"¡¿Adónde vas?!"
Sonreí.
—En una reunión —respondí.
Hice una pausa.
"En una reunión importante... ya sabes."
Y me fui.
Pero aún no había terminado.
Dos horas después, regresé a casa riendo, oliendo a cerveza y a libertad.
Estaba sentado en el sofá.
Pálido. Exhausto.
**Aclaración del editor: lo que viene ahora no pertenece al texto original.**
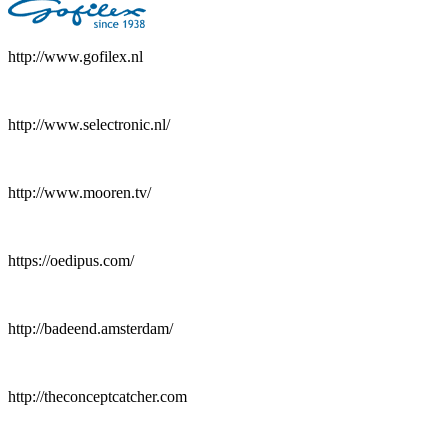
http://www.gofilex.nl
http://www.selectronic.nl/
http://www.mooren.tv/
https://oedipus.com/
http://badeend.amsterdam/
http://theconceptcatcher.com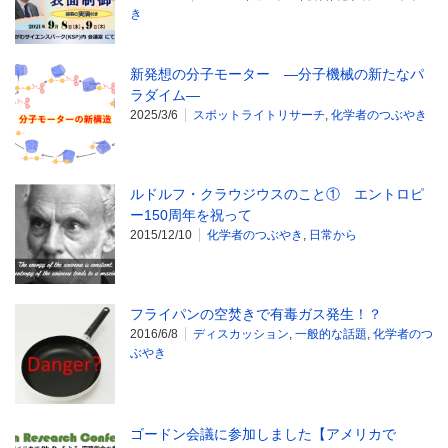
き
新発想の分子モーター ―分子機械の新たなパ
ラダイム―
2025/3/6
スポットライトリサーチ
,
化学者のつぶやき
ルドルフ・クラウジウスのこと① エントロピ
ー150周年を祝って
2015/12/10
化学者のつぶやき
,
日常から
フライパンの空焚きで有毒ガス発生！？
2016/6/8
ディスカッション
,
一般的な話題
,
化学者のつ
ぶやき
ゴードン会議に参加しました【アメリカで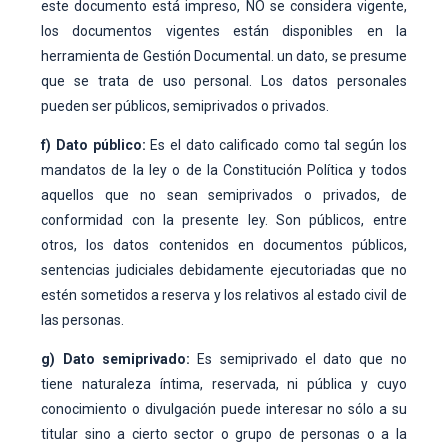
este documento está impreso, NO se considera vigente,
los documentos vigentes están disponibles en la
herramienta de Gestión Documental. un dato, se presume
que se trata de uso personal. Los datos personales
pueden ser públicos, semiprivados o privados.
f) Dato público:
Es el dato calificado como tal según los
mandatos de la ley o de la Constitución Política y todos
aquellos que no sean semiprivados o privados, de
conformidad con la presente ley. Son públicos, entre
otros, los datos contenidos en documentos públicos,
sentencias judiciales debidamente ejecutoriadas que no
estén sometidos a reserva y los relativos al estado civil de
las personas.
g) Dato semiprivado:
Es semiprivado el dato que no
tiene naturaleza íntima, reservada, ni pública y cuyo
conocimiento o divulgación puede interesar no sólo a su
titular sino a cierto sector o grupo de personas o a la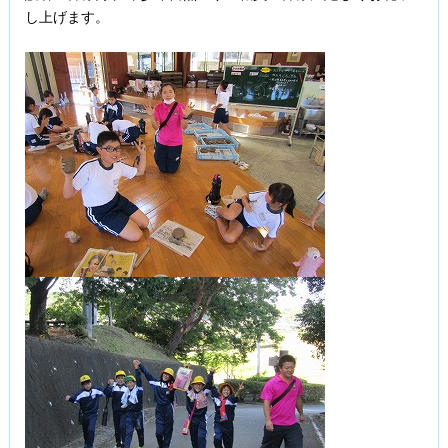
し上げます。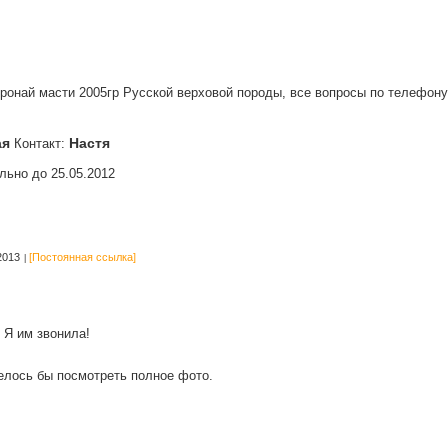
ронай масти 2005гр Русской верховой породы, все вопросы по телефону!
ая
Настя
Контакт:
льно до 25.05.2012
2013
[Постоянная ссылка]
 Я им звонила!
телось бы посмотреть полное фото.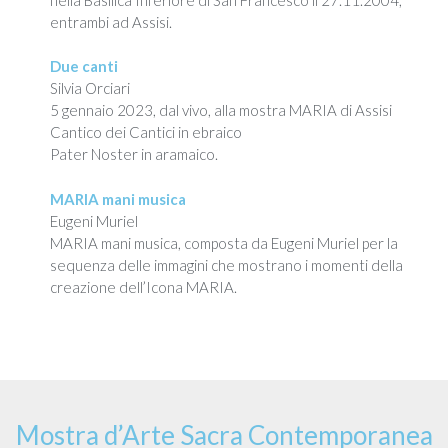
entrambi ad Assisi.
Due canti
Silvia Orciari
5 gennaio 2023, dal vivo, alla mostra MARIA di Assisi
Cantico dei Cantici in ebraico
Pater Noster in aramaico.
MARIA mani musica
Eugeni Muriel
MARIA mani musica, composta da Eugeni Muriel per la
sequenza delle immagini che mostrano i momenti della
creazione dell’Icona MARIA.
Mostra d’Arte Sacra Contemporanea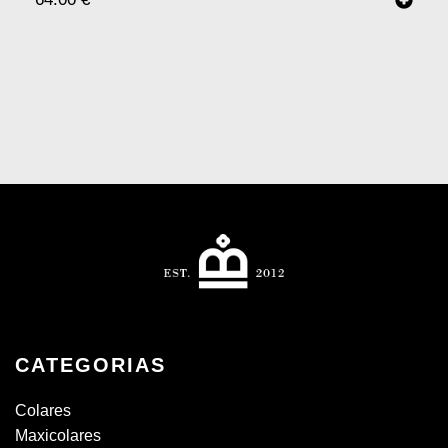
CATEGORIAS
Colares
Maxicolares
Desanimado.
Tenía el teléfono en la mano.
—¿Has pasado una buena noche? —preguntó con naturalidad.
—Muy bien —dije, dejando mi bolso en el suelo.
Echó un vistazo a su teléfono.
"Carolina me envió un mensaje de texto."
Permanecí en silencio.
"Lo cancelé."
Eso me sorprendió.
" En realidad ? "
Se frotó la cara.
"Porque hoy he comprendido algo."
Esperé.
"Si necesito un laxante para recordar que estoy casada... entonces ya estoy perdida."
Un profundo silencio se apoderó del lugar.
Embarazoso.
Pero… honestamente.
Exhalé lentamente.
"La próxima vez", dije, "no tomaré laxantes".
Él arqueó una ceja.
" No ? "
Sostuve su mirada.
" No. "
Silencio.
"Dejaré su equipaje cerca de la puerta."
Por primera vez en mucho tiempo…
Se quedó sin palabras.
Bajó la mirada.
Y en ese momento comprendí una cosa simple:
La venganza no siempre es ruidosa.
No siempre es destructivo.
A veces… es solo un recordatorio.
El respeto se aprende con delicadeza…
O la vida nos enseña... por las malas.